I felt a shiver running down my bones.

This was no child.

Certainly, there was a form at that table, a construct made to look like a child with curly hair and inquisitive eyes, all bundled up in a lacy dress and bare feet, but that was no child.

I started pushing more magic into the portal spell. A lot more.

“No,” the Dreamer said. She looked at us, then her tongue darted out between her lips.

I felt it. The hunger.

That. Was. No. Child.

I pushed and poked at the portal, willing it to go faster.

“We’re sorry for the interruption,” Alex said. The butler did not sense the horror, the all-consuming hunger, that he was speaking to. He did not see the tentacles crawling in the shadows, slipping in the nearby bushes, the mana-tentacles already reaching out with questing limbs to see what our portal was made of.

He did not see the pretendtacles, there and not, the metatentacles, currently looking at you, the reader, with confusion and curiosity, or the myriad of other tentacle and tentacle-like abominations waiting to be unleashed.

The portal started to activate.

“Wait,” the Dreamer said.

The portal shuddered to a halt.

Magic wasn’t meant to do that.

I gave her a skeletal grin. “Yes?” I asked while my magic whipped out and tried to fix the damage.

“What’re you doing here?” she asked.

I replied with honesty. “We were heading out to eat something, when our portal encountered a small issue. It should be bringing us to our destination soon. We truly are sorry for the inconvenience.”

“Oh,” the Dreamer said. She looked at all of our heads. “No hats,” she muttered. “Abigail do you want them?”

“Um, no?” the girl next to the Dreamer said.

“Can I eat them?” she asked.

My bones started to rattle.

“Mem would rather not be eaten!” Mem volunteered.

“I don’t think that would be very nice?” the Abigail girl said.

The Dreamer shrugged. “Whatever then.”

A space-and-timetacle grabbed and flung us away.

We crashed into an alleyway.

I took a moment to just rest there.

The others, happily oblivious to just how close they’d come to being the snack of... some creature that I couldn’t yet describe, all bounced to their feet and glanced around. “This place stinks!” Rem said.

I sighed and rose to my own feet just in time to hear Mem gasp.

“Hello little children! Mem is Mem!”

I looked to the side and found that we weren’t alone in the alley. There was a group of young women... why was it always young women?

At their head was a girl with bear-ears atop her head. She was frowning at us, hands on hips and eyes narrowed. Behind her was a child in a leather coat with a large pair of spectacles on. She was attempting to... use some sort of Fear effect on me. Interesting, and easily dismissable.

Behind them, and somehow connected to them via an interesting quirk of soul magic, was a plain, very nervous looking young woman, and all around her, three girls who were also the same girl.

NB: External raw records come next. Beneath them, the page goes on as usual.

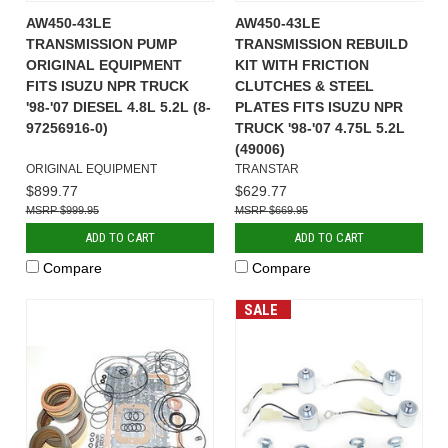
AW450-43LE
AW450-43LE
TRANSMISSION PUMP
TRANSMISSION REBUILD
ORIGINAL EQUIPMENT
KIT WITH FRICTION
FITS ISUZU NPR TRUCK
CLUTCHES & STEEL
'98-'07 DIESEL 4.8L 5.2L (8-
PLATES FITS ISUZU NPR
97256916-0)
TRUCK '98-'07 4.75L 5.2L
(49006)
ORIGINAL EQUIPMENT
TRANSTAR
$899.77
$629.77
$999.95
$669.95
ADD TO CART
ADD TO CART
Compare
Compare
SALE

That was interesting. One soul split amongst three identical bodies. I’d never seen anything like that before.

“Hello,” Alex said. “Forgive us, we are a little bit lost at the moment.”

“Actually,” I said. “We’ve arrived where we’re meant to be.”

The bear girl huffed. “Who are you people? You got any idea who we are?”

“No, I don’t particularly care, either,” I said. A glance out the end of the alley revealed our final destination just across the street. La Maison de la Poutine. A shady little establishment that sold the thing I had been craving some minutes ago. I wasn’t so tempted now, but I was here already. “Come along, everyone, let’s get a snack for the road.”

“Um,” the oldest girl in the group said. “I think, uh... yeah, okay, just... fine. Let’s go home girls, I don’t think we should mess with that group.”

“Aww, but sis, I can take them!”

“They are pretty suspicious,” the one casting Fear said.

“Let’s tail them!” one of the triplets called.

“Mem doesn’t mind making new friends!” Mem replied.

The bear girl huffed and started walking after their group. “Never met a bug person before. So, are bugs disgusting evil capitalists?”

“Mem’s never capitaled anything.”

“Oh? Then you’ll love hearing about this thing. It’s called Communism, and it’s great.”